Tras participar el pasado 10 de julio en el programa ‘Agenda’ de Deutsche Welle para analizar la petición de asilo político en Ecuador por parte de Julian Assange, recibí un curioso y significativo mensaje de correo electrónico enviado por alguien que daba un supuesto nombre, Martina Solis, pero no identificaba desde qué país escribía ni dónde trabajaba. Tras reprocharme mi supuesto desconocimiento de «las realidades» de América Latina, finalizaba con una frase esclarecedora:
«Con sus palabras creo menos en la libertad de expresión que usted pregona y creo más en la libertad que trabajamos desde nuestra región, claro está, nosotros no trabajamos en los medios privados».
Esa era la clave de su molestia. Yo había defendido el valor de hacer públicas las informaciones que los gobiernos quieren ocultar a los ciudadanos, por insulsas o insignificantes que puedan ser, y había denunciado los reiterados ataques de Rafael Correa a la libertad de expresión en su país. Había recordado que, con un discurso de «democratización» de la información, el Ejecutivo ecuatoriano ha clausurado desde inicios de este año veinte medios de comunicación. La excusa es el impago de licencias, pero hay más. De otro modo no se entendería que para cerrar las emisiones la policía haya irrumpido en algunos casos en las instalaciones de una emisora lanzando gases lacrimógenos y se hayan requisado los equipos técnicos.
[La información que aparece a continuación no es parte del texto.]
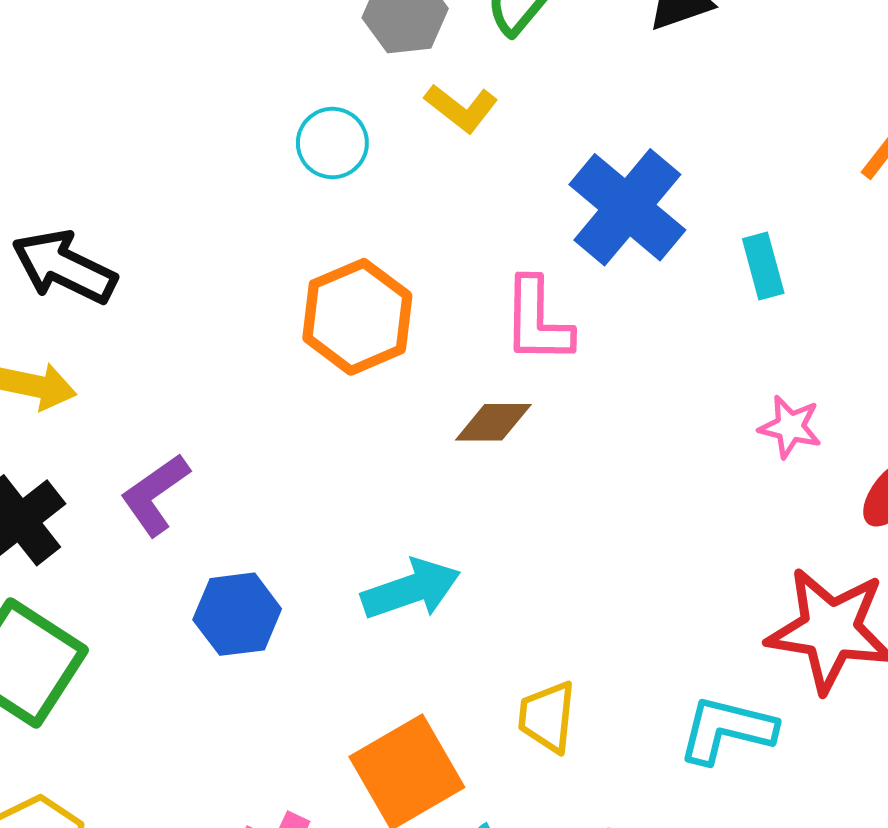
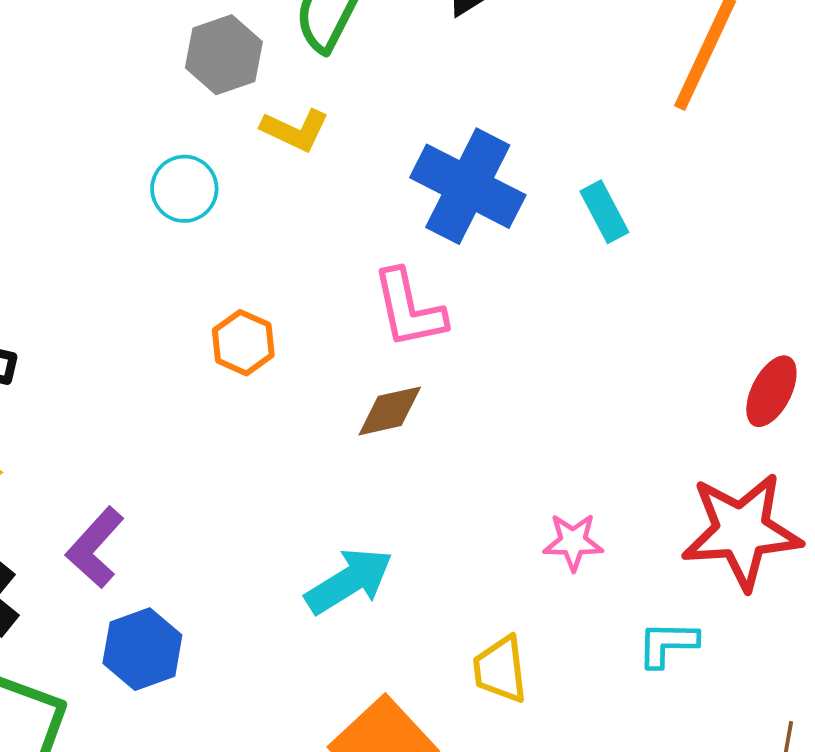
orange hexagon: (357, 317) -> (243, 343), size x0.6
pink star: (790, 427) -> (573, 542), moved
blue hexagon: (237, 614) -> (142, 649), moved
cyan L-shape: (727, 730) -> (667, 644), size x0.7

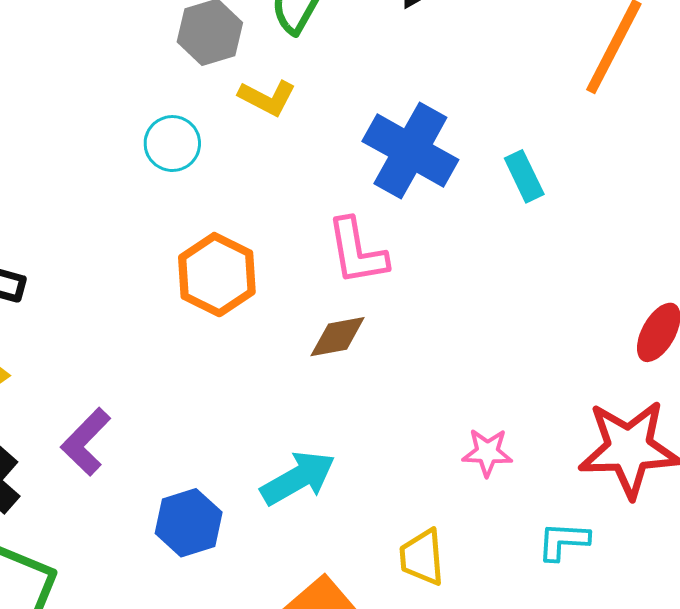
orange hexagon: (243, 343) -> (217, 275), size x1.5
blue hexagon: (142, 649) -> (189, 523), moved

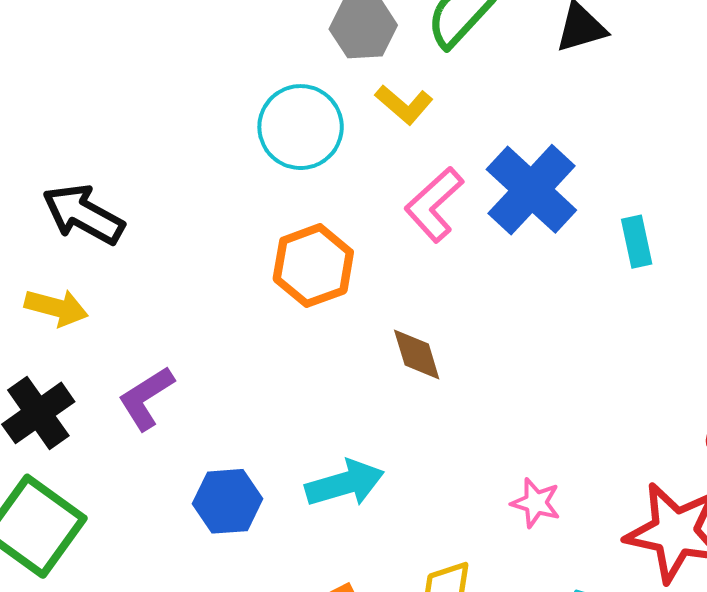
cyan circle: (172, 144) -> (301, 127), size x1.5
pink L-shape: (357, 252) -> (434, 205), moved, turned 44
brown diamond: (338, 337) -> (417, 354), turned 70

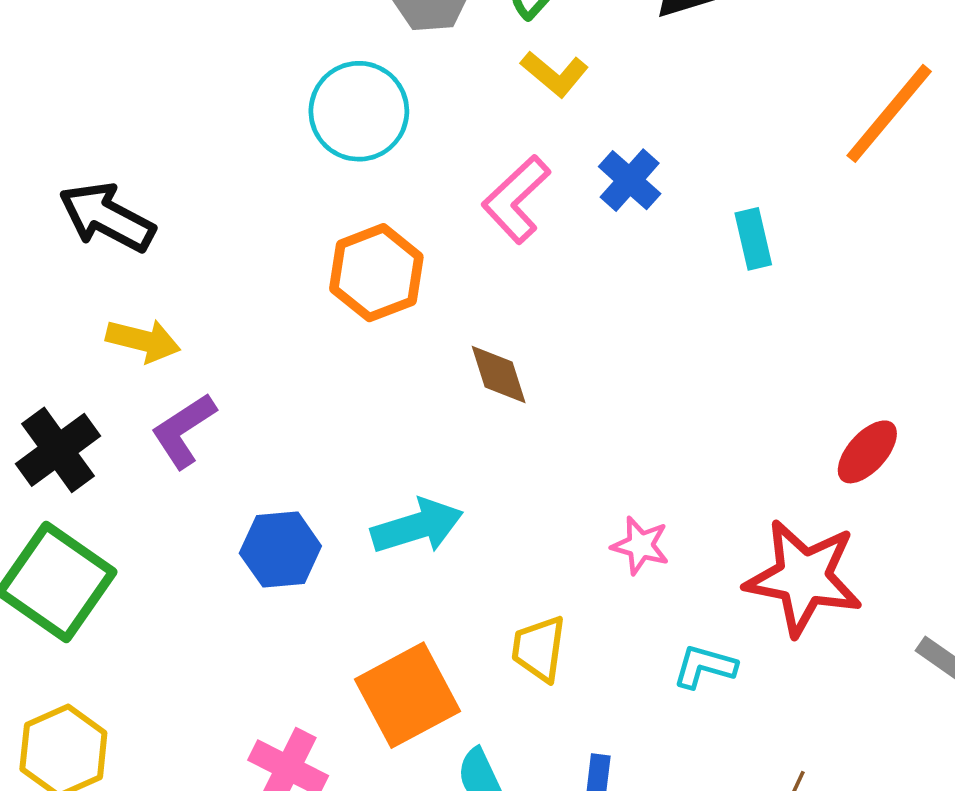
yellow L-shape: (404, 105) -> (555, 74), moved
blue cross: (531, 190) -> (630, 180), size x0.6
yellow arrow: (56, 308) -> (143, 341), moved

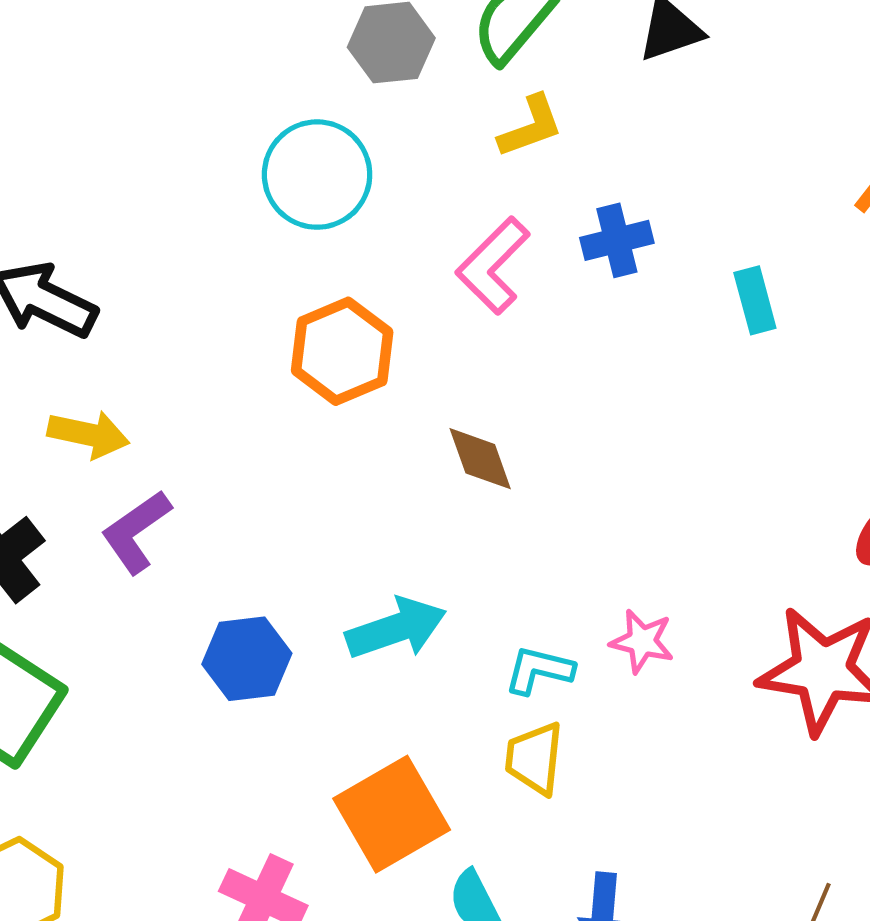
yellow L-shape: (555, 74) -> (531, 126), turned -58
blue cross: (630, 180) -> (617, 240), turned 36
cyan L-shape: (705, 666) -> (539, 670), moved

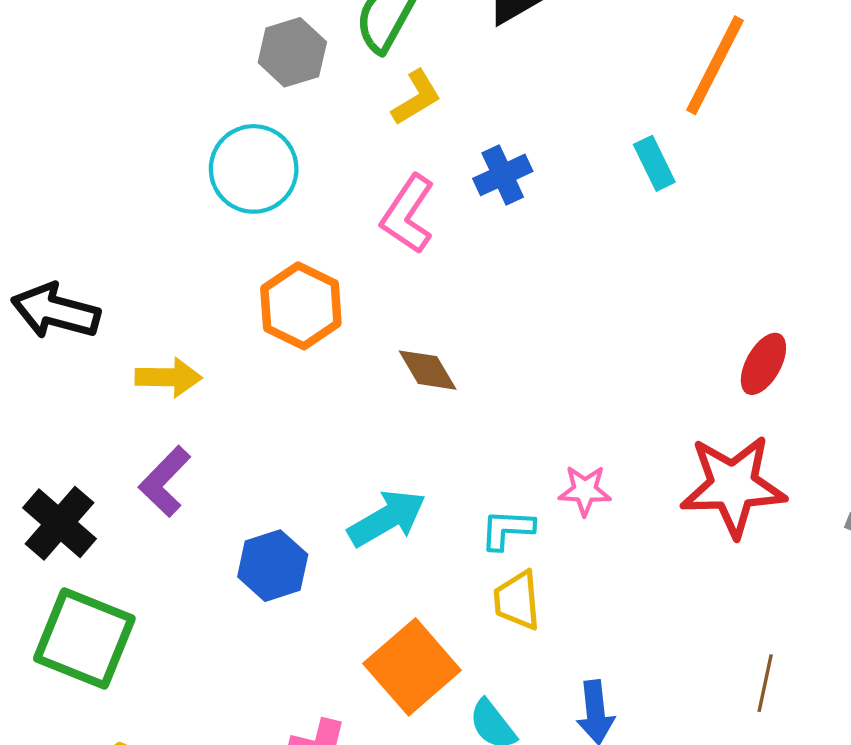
cyan rectangle: (755, 300) -> (654, 163), moved
yellow arrow: (88, 434) -> (169, 377), moved

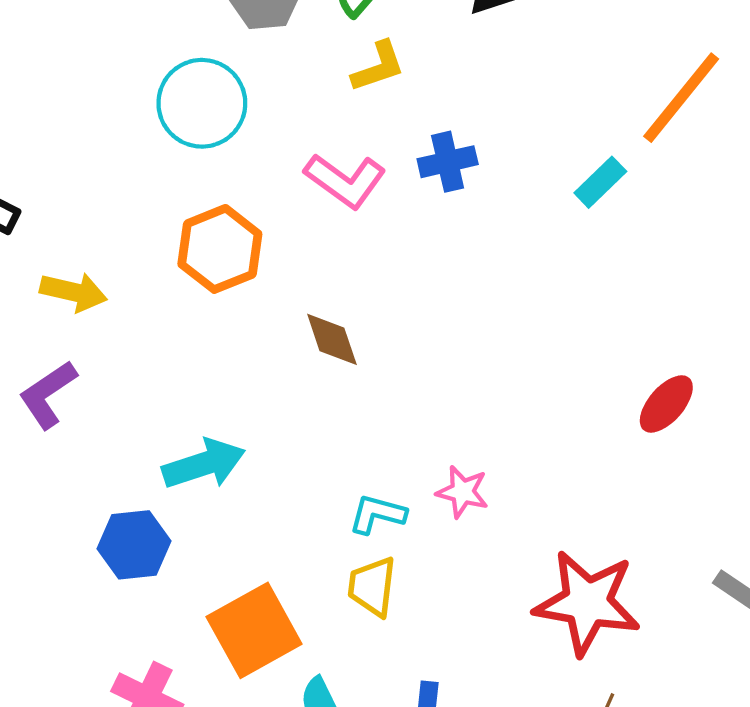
cyan rectangle: (654, 163) -> (600, 182), turned 60
pink L-shape: (408, 214) -> (345, 181), turned -100
red star: (733, 486) -> (587, 603), moved
cyan arrow: (387, 518) -> (204, 464), moved
blue hexagon: (273, 566) -> (134, 545), moved

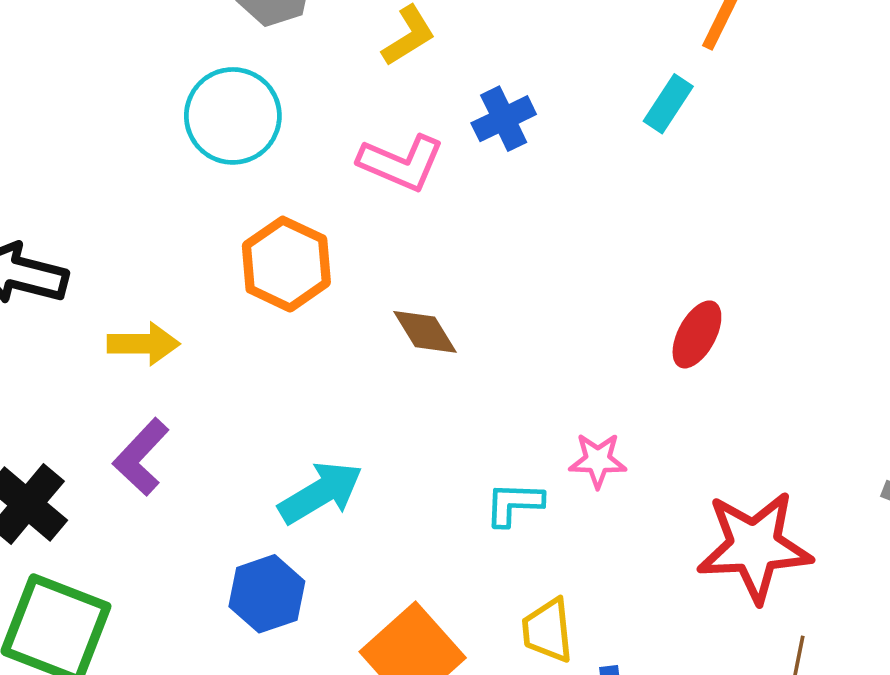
red ellipse: (666, 404) -> (697, 334), moved
yellow trapezoid: (372, 587) -> (548, 630), moved

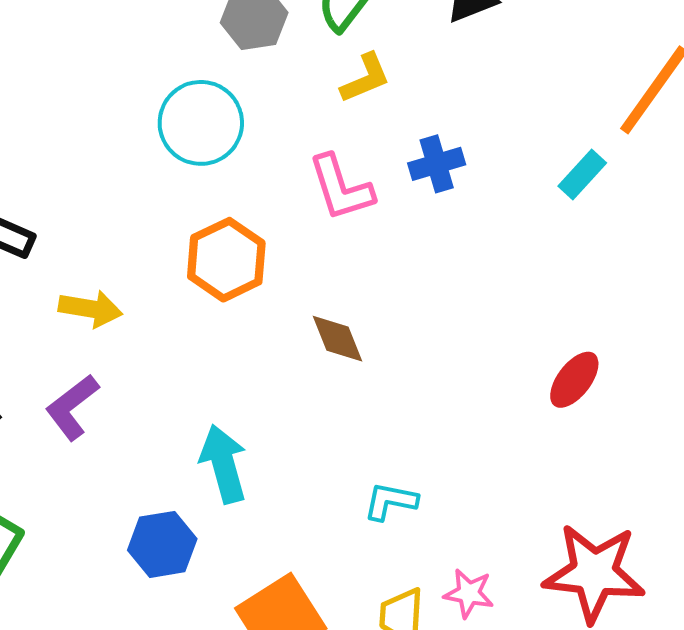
pink L-shape: (401, 163) -> (341, 188), turned 40
pink star: (598, 460) -> (469, 593), moved
cyan arrow: (321, 493) -> (224, 464), turned -84

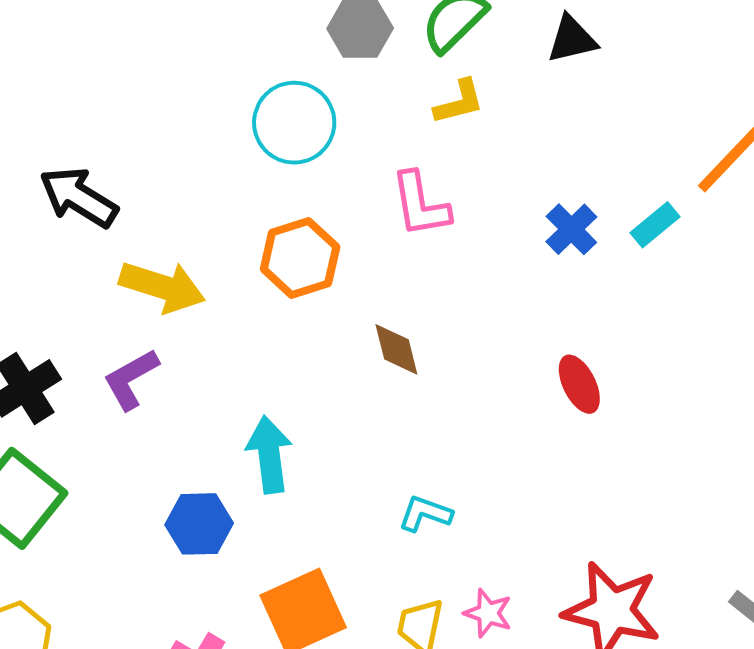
blue cross: (437, 164) -> (571, 229), moved, turned -36
yellow arrow: (90, 309) -> (162, 287), size x1.4
red ellipse: (574, 380) -> (579, 384), moved, turned -72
Esta es sólo una de las técnicas utilizadas por Correa, Chávez y otros presidentes aliados suyos para cercenar la libertad de expresión. Por no salir de Ecuador, aunque en otros países vemos casos parecidos, podemos citar algunas de dichas técnicas: fuertes condenas impuestas por un poder judicial cada vez menos independiente a medios y periodistas críticos, como la sentencia contra El Universo y varios de sus responsables; imposición de límites legales a los temas que se pueden tratar en los medios durante la campaña electoral (censura que ha obtenido el visto bueno de la Corte Constitucional) o la proscripción de entrevistas a medios privados ofrecidas por miembros del Gobierno. Por supuesto, todo eso combinado, al más puro estilo chavista, con largas conexiones televisivas en las que el presidente insulta y amenaza a todos aquellos que le critican, incluyendo los medios de comunicación. En una de sus intervenciones por televisión, Correa llegó a romper en directo un ejemplar del diario La Hora con el argumento de que «ahora sí tendrán motivo para quejarse».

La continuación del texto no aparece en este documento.